-------- Excerpted records

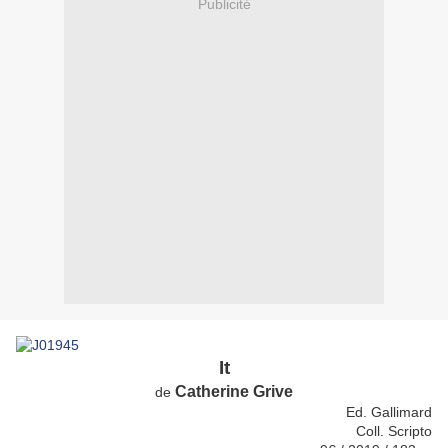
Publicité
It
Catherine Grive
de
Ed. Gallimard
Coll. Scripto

----------------
-------- Excerpted records

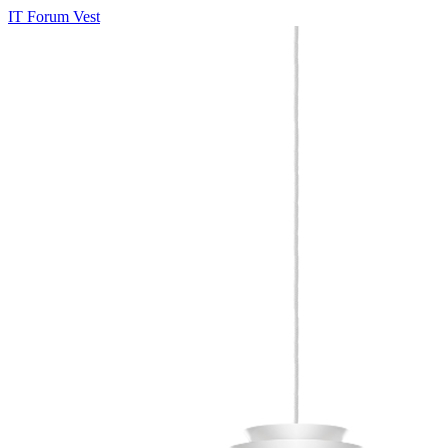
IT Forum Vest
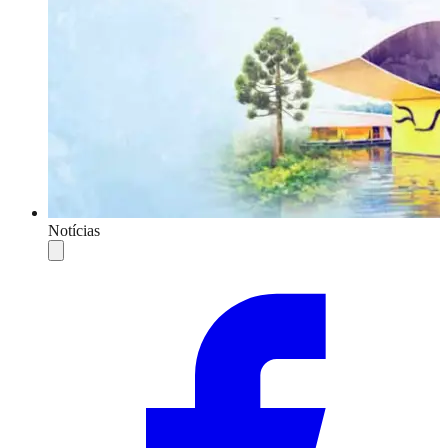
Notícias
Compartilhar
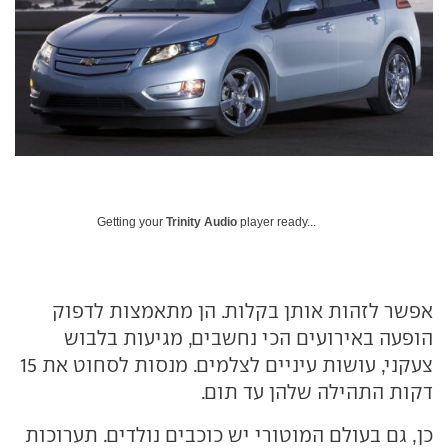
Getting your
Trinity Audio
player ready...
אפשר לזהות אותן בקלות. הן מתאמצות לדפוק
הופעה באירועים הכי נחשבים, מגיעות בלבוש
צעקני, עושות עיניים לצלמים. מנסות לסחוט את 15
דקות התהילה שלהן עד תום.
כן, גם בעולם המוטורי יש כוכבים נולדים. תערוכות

----------------

* Task to carry out *
When copying from the data above, print only the lines from the line containing "IT Forum Vest" to the line containing "כן, גם בעולם", exactly, and leave the pictures out.

* Exercise output *
IT Forum Vest
Notícias
Compartilhar
Getting your
Trinity Audio
player ready...
אפשר לזהות אותן בקלות. הן מתאמצות לדפוק
הופעה באירועים הכי נחשבים, מגיעות בלבוש
צעקני, עושות עיניים לצלמים. מנסות לסחוט את 15
דקות התהילה שלהן עד תום.
כן, גם בעולם המוטורי יש כוכבים נולדים. תערוכות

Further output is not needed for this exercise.